El tercer faquir, el más sucio y atemporal de los tres, no se inmutó ante lo acontecido a su alrededor, incluso había mojado tranquilamente un retal de tela con el solvente de su botella cuando el viejo destartalado atacó al faquir adolescente. En cuanto terminó la riña de los vendedores ambulantes, se levantó sonriente de su asiento, pasó por encima de los cuerpos inertes, sin preocuparse siquiera por sus compañeros caídos, y dejó tras de sí un rastro de sangre y vómito en su recorrido. Cuando llegó al lugar en donde se sentaba la Muerte, la boca se le tensó en un rigor mortis grotescamente parecido a una sonrisa, su mano se crispó dejando caer su última mona y el corazón se le detuvo. Sus ojos se perdieron pacíficamente mientras caía sobre su espalda y su espíritu se alejaba flotando a otro plano.
Durante la última temporada la Muerte se había aficionado a recorrer las doce líneas del metro del Distrito Federal, pues cosechar almas resultaba de lo más aburrido después de uno o dos eones. En ocasiones como aquella, a pesar de su apretada agenda, la Muerte se tomaba un momento para sentarse y disfrutar del show de los mortales y de sus infinitas, descabelladas, creativas y absurdas maneras de asesinarse entre sí.
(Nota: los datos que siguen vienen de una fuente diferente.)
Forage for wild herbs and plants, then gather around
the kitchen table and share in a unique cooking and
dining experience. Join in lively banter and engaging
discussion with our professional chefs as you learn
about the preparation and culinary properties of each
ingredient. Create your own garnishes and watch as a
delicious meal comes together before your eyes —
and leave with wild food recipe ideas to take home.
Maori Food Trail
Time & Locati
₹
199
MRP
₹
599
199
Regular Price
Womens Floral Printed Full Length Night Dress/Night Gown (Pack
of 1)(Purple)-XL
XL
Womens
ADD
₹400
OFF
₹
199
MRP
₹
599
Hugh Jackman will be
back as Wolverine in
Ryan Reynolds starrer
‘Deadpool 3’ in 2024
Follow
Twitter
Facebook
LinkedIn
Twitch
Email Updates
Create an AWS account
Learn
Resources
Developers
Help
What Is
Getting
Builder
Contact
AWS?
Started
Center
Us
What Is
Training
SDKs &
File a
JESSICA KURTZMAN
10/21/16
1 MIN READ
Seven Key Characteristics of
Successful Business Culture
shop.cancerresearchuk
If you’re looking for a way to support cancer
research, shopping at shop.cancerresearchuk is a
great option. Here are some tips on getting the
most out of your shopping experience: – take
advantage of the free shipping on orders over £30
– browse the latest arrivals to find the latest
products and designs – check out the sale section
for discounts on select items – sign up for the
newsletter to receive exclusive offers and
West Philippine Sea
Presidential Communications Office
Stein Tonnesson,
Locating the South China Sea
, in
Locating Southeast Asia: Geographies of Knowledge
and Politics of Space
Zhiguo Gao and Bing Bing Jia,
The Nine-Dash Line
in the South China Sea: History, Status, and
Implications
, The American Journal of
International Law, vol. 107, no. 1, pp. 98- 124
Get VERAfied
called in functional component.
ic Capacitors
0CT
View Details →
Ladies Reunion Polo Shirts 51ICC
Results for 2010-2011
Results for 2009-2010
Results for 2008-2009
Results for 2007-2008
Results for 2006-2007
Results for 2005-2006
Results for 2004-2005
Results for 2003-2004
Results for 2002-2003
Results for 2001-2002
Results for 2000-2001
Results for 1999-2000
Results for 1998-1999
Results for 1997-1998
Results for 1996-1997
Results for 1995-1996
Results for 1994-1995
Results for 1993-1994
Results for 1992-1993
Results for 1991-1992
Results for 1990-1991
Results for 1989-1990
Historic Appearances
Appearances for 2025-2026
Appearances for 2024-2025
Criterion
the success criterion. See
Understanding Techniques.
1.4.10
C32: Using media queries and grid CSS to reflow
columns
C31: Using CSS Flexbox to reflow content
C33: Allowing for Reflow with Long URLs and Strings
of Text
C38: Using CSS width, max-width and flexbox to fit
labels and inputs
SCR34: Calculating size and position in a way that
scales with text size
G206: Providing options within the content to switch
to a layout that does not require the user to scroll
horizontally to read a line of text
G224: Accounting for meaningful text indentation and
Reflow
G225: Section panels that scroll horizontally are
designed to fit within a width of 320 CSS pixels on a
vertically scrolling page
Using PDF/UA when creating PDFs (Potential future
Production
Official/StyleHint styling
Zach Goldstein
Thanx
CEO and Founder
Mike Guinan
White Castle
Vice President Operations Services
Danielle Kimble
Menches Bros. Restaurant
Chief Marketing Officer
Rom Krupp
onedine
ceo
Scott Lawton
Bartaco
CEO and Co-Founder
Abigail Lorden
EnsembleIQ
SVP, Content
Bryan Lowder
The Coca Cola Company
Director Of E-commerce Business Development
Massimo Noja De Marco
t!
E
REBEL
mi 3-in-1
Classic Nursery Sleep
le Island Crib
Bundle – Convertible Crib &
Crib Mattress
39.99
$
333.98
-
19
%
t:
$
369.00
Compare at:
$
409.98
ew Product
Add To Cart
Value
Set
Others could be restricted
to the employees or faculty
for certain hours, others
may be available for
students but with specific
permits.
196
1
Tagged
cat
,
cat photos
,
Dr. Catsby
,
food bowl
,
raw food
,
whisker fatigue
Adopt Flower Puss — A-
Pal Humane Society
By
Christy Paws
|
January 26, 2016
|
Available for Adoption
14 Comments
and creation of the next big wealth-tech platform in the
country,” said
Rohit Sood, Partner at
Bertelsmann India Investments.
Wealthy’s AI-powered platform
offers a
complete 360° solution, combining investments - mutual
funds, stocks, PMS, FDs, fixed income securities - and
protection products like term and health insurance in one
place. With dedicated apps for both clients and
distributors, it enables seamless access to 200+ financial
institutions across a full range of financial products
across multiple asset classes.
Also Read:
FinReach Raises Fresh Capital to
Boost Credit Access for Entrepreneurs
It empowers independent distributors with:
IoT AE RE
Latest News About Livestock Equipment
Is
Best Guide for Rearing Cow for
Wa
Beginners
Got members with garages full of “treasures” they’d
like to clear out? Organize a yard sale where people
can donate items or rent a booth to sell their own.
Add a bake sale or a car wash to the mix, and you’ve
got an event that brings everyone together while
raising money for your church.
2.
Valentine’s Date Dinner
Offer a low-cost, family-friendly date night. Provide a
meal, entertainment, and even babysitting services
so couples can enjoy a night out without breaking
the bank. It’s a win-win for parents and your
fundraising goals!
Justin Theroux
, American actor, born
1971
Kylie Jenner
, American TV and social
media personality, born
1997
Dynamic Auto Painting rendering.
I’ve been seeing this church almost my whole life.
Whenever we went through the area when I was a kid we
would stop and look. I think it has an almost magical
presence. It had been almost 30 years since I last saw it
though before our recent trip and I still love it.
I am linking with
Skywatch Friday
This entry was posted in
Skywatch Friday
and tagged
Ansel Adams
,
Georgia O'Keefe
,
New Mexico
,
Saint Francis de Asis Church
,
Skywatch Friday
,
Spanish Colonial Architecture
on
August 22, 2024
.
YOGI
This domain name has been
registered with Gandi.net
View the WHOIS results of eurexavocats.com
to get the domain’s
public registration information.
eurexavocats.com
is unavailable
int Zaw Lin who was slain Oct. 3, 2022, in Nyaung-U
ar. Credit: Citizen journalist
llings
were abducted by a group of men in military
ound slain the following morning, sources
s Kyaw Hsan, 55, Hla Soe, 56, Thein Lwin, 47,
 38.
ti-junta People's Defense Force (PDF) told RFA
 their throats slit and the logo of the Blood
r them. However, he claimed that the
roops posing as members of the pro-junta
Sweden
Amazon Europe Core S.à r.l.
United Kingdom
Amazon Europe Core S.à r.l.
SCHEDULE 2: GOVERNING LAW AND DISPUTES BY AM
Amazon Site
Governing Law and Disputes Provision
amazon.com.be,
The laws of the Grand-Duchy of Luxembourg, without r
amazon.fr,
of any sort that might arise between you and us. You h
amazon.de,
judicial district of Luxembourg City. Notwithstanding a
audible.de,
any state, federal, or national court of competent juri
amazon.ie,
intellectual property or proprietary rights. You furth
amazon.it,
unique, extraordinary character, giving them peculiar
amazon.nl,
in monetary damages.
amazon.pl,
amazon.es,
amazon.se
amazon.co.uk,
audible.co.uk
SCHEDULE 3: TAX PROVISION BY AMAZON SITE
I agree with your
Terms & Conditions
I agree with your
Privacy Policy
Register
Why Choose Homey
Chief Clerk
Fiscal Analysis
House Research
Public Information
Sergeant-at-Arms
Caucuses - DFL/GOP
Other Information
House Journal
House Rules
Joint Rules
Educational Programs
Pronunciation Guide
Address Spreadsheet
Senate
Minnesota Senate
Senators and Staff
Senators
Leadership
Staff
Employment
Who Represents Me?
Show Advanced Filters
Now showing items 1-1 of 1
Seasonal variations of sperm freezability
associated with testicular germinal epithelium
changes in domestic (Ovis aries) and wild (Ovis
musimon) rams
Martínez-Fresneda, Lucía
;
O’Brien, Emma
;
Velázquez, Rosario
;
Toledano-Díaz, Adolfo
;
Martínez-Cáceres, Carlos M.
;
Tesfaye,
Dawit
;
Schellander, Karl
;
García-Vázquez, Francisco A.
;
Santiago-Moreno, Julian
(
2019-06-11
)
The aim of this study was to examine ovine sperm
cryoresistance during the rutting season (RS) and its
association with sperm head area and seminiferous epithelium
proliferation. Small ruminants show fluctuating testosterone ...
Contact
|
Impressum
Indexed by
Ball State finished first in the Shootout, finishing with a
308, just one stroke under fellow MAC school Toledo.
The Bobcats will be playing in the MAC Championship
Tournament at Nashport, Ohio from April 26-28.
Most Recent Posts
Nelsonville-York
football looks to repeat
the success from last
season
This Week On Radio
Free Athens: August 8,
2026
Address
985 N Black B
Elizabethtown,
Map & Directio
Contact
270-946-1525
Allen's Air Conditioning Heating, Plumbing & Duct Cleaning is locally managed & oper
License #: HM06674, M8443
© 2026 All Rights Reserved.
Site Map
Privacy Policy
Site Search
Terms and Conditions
No podía negar que le entretenía ver eso.
De vez en cuando se preguntaba si acaso esa costumbre viciada se la habían contagiado los mortales o viceversa: ¿fueron los mortales quienes se contagiaron de tan insano entretenimiento? ¿Sentarse, abstrayéndose del universo, y contemplar con indiferencia el espectáculo grotesco de la vida? ¿O acaso los mortales se contagiaron de la indiferencia de la Muerte al presenciar el recorrido infinito de la vida que conlleva inevitablemente a su encuentro con ella?
Aquellas sí que eran preguntas interesantes.
Sin embargo, el itinerario de la Muerte era apretado y tenía que levantarse para continuar con su labor, ya tendría un respiro para responder a sus preguntas en algún otro momento, si es que le daba la gana contestarlas, o simplemente volvería a sentarse a disfrutar del espectáculo ¿por qué no?
Eran las 11:15 de la noche cuando la Muerte descendió del vagón en la estación Zapata llevándose consigo las almas de un joven luchador, tres faquires callejeros, un viejo de aspecto destartalado y dos vendedores ambulantes. Otro día laboral, otro puñado de almas. Mañana por la mañana la misma rutina, así hasta el final de los tiempos.